As I specified, I need to split the Data Table but I also want to avoid having the same category in the both Data Tables.

Example :

I have 9 rows so the first data table should contain 5 rows and the second should contain 4, but I don’t want to have the “BBB” category within the both data tables, I need to get all the rows until the category changes; so there should be 6 rows for the first data table and 3 rows for the secon one.

Thank you @Anil_G for your suggestion.

It works for a decent amount of data.

I’m talking here about a huge CSV file, that’s why I need to split the data, in order to store it into two or more Excel sheets.

Then just use group by and each group would be a separate datatable…paste each to separate sheet instead of only two

Cheers

Please assign the following code to two different tables as follow

DT1 = dt.AsEnumerable.Take(dt.AsEnumerable.toList.FindLastIndex(function(row) row(“Category”).ToString.Equals(“BBB”))+1).CopyToDataTable

DT2 = dt.AsEnumerable.Skip(dt.AsEnumerable.toList.FindLastIndex(function(row) row(“Category”).ToString.Equals(“BBB”))+1).CopyToDataTable

Thanks @Anjani_Kapoor

I’ll try to recap.

I’m talking about a huge CSV file containing about 1.1 M rows.

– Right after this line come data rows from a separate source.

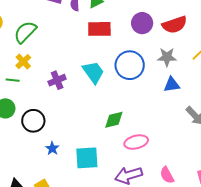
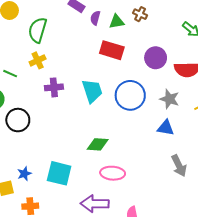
green semicircle: (25, 32) -> (38, 30), turned -45
yellow cross: (23, 62) -> (38, 60), moved
blue star: (52, 148) -> (24, 174), moved

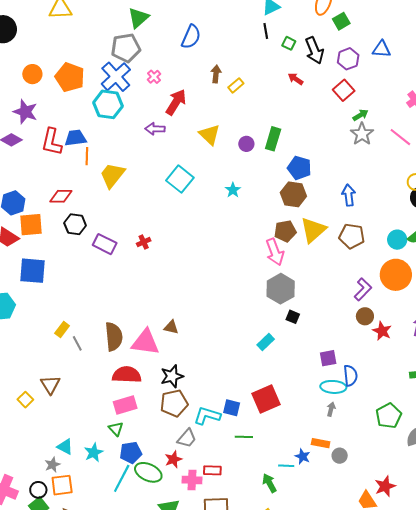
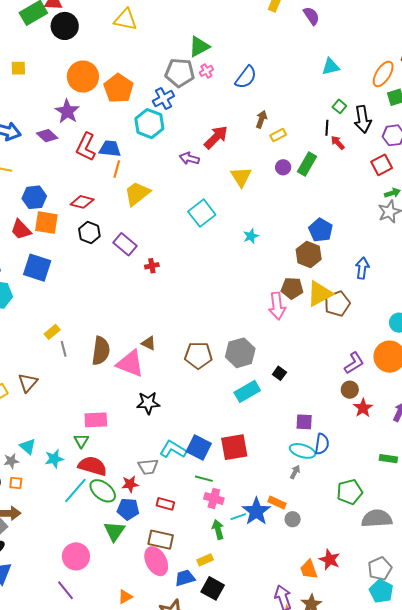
black line: (266, 31) -> (327, 128), moved
orange circle: (32, 74) -> (83, 77), size x1.6
blue cross: (116, 77) -> (163, 99), size x0.7
pink cross: (154, 77) -> (206, 71), moved
green rectangle: (273, 139) -> (307, 164), moved
purple circle: (246, 144) -> (283, 167), moved
brown pentagon: (352, 236) -> (337, 304), moved, turned 30
purple rectangle: (105, 244) -> (125, 244), moved
gray hexagon: (281, 289) -> (240, 353), moved
brown triangle: (171, 327) -> (149, 343), moved
cyan rectangle: (266, 342) -> (247, 391), size x1.4
red semicircle: (127, 375) -> (92, 466), moved
brown pentagon: (174, 403) -> (198, 355), moved
blue square: (232, 408) -> (199, 447), size x1.4
gray trapezoid: (187, 438) -> (148, 467), turned 30
blue pentagon: (131, 453) -> (128, 509), moved
blue star: (303, 456) -> (256, 511), size x1.8
cyan line: (286, 466) -> (238, 517), turned -35
pink cross: (192, 480) -> (214, 499), moved
orange square: (62, 485) -> (16, 483), size x0.6
red star: (385, 486) -> (330, 560), turned 30

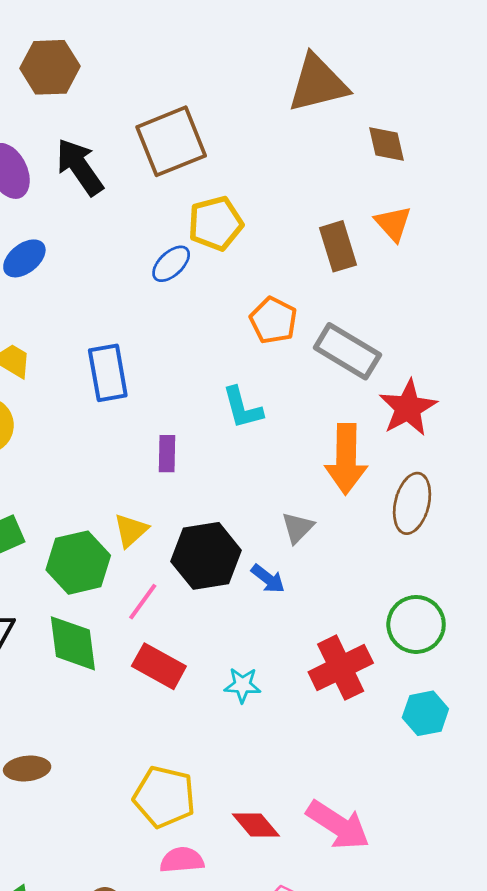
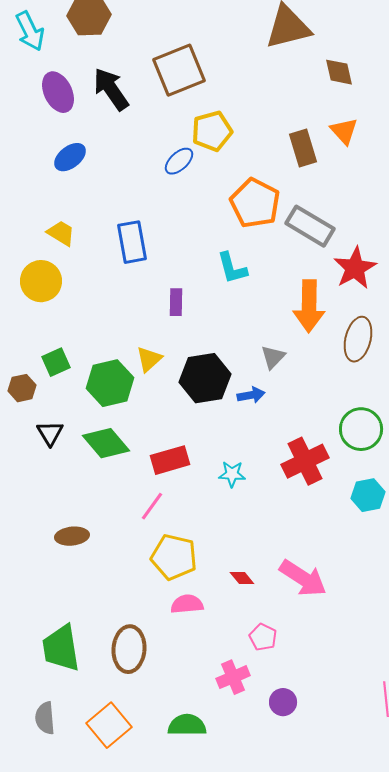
orange pentagon: (273, 320) -> (255, 203), size x1.4
blue arrow: (268, 579) -> (251, 395), turned -48
pink line: (143, 602) -> (152, 506), moved
green diamond: (73, 643) -> (106, 443), turned -33
red rectangle: (159, 666) -> (170, 460), turned -45
red diamond: (256, 825) -> (242, 578), size x0.7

The data will be stored into DT0

I divide the total number of rows by 2, but I need to implement a condition for the second half, as I don’t know which will be the last category.

If : dataRowIndex < CInt(Math.Round(DT0.Rows.Count/2,0))

Then : copy dataRow in DT1

Else If : the value of the first column (of the second half) is the same as the last value of the first column (of the first half)

Then : copy dataRow in DT1

Else : copy dataRow in DT2

If the values under category column is in-order (sorted), then you may follow the following steps:

- Store the value of int_RowIndex = CInt(Math.Round(DT0.Rows.Count/2,0)) into a integer variable.
- find the category str_category = DT0(int_RowIndex+1)(“Category”)

Then use the logic to get DT1 and DT2:

DT1 = dt.AsEnumerable.Take(dt.AsEnumerable.toList.FindLastIndex(function(row) row(“Category”).ToString.Equals(str_category)).CopyToDataTable

DT2 = dt.AsEnumerable.Skip(dt.AsEnumerable.toList.FindLastIndex(function(row) row(“Category”).ToString.Equals(str_category)).CopyToDataTable

Whoever asked you to build an automation to import 1.1M rows into an Excel file must be drinking the kool-aid

You either need to do “Data Modelling” in Excel or even better, use Power BI. You build generic, consistent steps in the “Power Query” editor and use a folder/file combo as the source. This method can work hand in hand with whatever automation that produced the CSV file. Obviously I don’t know the final product use case, so my answer is limited to the info available in this thread.

Finally I managed to sort the DataTable and split the data within 2 CSV files using the logic that you suggested.

Thank you @Anjani_Kapoor

This topic was automatically closed 3 days after the last reply. New replies are no longer allowed.